Ron Sigsworth

Personal information
- Full name: Ronald Andrew Sigsworth
- Born: 31 August 1961 Sydney, New South Wales, Australia
- Died: 28 April 2025 (aged 63)

Playing information
- Position: Fullback, Centre
Club
| Years | Team | Pld | T | G | FG | P |
| 1982–83 | Newtown Jets | 25 | 11 | 1 | 0 | 42 |
| 1984 | Canberra Raiders | 13 | 3 | 0 | 0 | 12 |
| 1984–86 | Castleford | 28 | 11 | 0 | 0 | 44 |
|  | Total | 66 | 25 | 1 | 0 | 98 |
- Source: As of 4 June 2019
- Relatives: Phil Sigsworth (brother)

= Ron Sigsworth =

Australian rugby league footballer (1961–2025)

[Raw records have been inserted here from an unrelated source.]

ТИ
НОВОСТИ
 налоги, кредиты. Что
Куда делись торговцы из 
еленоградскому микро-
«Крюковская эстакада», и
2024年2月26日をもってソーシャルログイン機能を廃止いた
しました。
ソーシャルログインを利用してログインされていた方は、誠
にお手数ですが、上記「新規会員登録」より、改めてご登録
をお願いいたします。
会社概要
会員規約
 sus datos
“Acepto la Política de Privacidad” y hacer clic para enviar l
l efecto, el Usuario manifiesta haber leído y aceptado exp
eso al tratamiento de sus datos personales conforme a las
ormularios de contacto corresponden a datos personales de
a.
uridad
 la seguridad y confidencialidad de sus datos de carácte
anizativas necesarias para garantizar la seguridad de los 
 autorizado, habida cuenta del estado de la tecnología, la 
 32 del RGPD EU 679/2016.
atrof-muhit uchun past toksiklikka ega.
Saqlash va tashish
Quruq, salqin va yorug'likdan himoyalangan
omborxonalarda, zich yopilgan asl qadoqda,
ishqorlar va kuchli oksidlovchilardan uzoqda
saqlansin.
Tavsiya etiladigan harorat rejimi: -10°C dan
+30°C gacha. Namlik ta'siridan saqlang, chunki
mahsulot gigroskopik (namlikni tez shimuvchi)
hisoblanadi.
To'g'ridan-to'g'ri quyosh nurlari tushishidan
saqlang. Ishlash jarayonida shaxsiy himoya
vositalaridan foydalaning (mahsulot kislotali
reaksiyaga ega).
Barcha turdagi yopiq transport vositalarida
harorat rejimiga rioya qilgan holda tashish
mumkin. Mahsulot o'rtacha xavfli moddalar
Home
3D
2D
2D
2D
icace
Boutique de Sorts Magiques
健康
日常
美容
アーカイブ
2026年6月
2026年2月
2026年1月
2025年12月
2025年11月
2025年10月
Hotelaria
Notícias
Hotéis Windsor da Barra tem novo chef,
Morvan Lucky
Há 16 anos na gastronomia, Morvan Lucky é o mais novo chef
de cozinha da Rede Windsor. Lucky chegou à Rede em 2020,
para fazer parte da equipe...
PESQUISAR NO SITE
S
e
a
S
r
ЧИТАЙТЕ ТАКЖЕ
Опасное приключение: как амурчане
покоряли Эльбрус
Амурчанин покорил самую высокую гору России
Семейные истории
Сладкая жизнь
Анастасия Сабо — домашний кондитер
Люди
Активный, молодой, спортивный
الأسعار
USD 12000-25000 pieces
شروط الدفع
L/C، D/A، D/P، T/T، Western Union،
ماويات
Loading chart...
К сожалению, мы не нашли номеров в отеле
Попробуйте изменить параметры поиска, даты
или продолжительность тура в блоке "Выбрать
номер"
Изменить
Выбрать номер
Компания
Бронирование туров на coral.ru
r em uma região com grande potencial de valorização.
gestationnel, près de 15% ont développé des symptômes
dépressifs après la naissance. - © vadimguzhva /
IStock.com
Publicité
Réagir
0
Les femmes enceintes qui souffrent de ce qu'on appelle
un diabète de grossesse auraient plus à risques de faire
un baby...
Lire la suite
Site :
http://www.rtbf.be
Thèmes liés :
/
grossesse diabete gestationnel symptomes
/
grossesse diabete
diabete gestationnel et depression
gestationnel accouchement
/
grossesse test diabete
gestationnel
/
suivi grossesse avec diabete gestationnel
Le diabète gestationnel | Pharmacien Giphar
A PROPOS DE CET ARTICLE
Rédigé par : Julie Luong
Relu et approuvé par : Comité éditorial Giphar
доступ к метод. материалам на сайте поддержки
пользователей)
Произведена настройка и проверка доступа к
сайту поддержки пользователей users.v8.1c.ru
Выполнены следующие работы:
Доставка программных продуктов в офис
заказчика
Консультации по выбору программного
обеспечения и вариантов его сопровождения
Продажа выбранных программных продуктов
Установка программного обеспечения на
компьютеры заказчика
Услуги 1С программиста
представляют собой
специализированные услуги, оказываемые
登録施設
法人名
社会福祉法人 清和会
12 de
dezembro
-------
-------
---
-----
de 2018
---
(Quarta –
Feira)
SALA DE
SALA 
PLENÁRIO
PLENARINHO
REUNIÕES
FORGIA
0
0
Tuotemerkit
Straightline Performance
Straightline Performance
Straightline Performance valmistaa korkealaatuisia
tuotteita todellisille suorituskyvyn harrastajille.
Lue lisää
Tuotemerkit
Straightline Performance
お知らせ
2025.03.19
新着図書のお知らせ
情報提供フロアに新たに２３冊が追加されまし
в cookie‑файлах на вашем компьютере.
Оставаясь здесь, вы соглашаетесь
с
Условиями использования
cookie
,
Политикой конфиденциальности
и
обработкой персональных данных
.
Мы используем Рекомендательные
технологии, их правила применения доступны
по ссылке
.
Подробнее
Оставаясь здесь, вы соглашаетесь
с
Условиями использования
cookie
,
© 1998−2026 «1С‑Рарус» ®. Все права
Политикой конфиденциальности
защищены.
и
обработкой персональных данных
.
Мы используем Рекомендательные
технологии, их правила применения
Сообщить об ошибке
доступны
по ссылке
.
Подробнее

Ronald Andrew Sigsworth (31 August 1961 – 28 April 2025) was an Australian rugby league footballer who played in the 1980s. He played for the Newtown Jets and the Canberra Raiders in the New South Wales Rugby League (NSWRL) competition and for Castleford in England.

==Background==
Ron Sigsworth was born on 31 August 1961, and died on 28 April 2025, at the age of 63. He was the brother of former Newtown team of the century member Phil Sigsworth.

==Playing career==
Sigsworth made his first grade debut for Newtown in Round 2, 1982 against South Sydney Rabbitohs at Redfern Oval which ended in a 30–0 defeat. Sigsworth would go on to score four tries in six games for Newtown in his first season.

Sigsworth played 19 games for Newtown in 1983 which would prove to be the club's last in the top grade of Australian rugby league. Sigsworth scored Newtown's last try in the top grade at Henson Park which was against Balmain in Round 23 1983. The match was also Sigsworth's last for the club. Newtown's final match in the NSWRL premiership was a 9–6 victory over the Canberra Raiders at Campbelltown Stadium.

Following Newtown's exclusion from the premiership due to financial reasons, Sigsworth signed with Canberra in 1984. Sigsworth made 13 appearances for Canberra in his only year at the club.

Sigsworth then headed to England and signed with Castleford. Sigsworth played two seasons at Castleford and scored 11 tries in 28 games.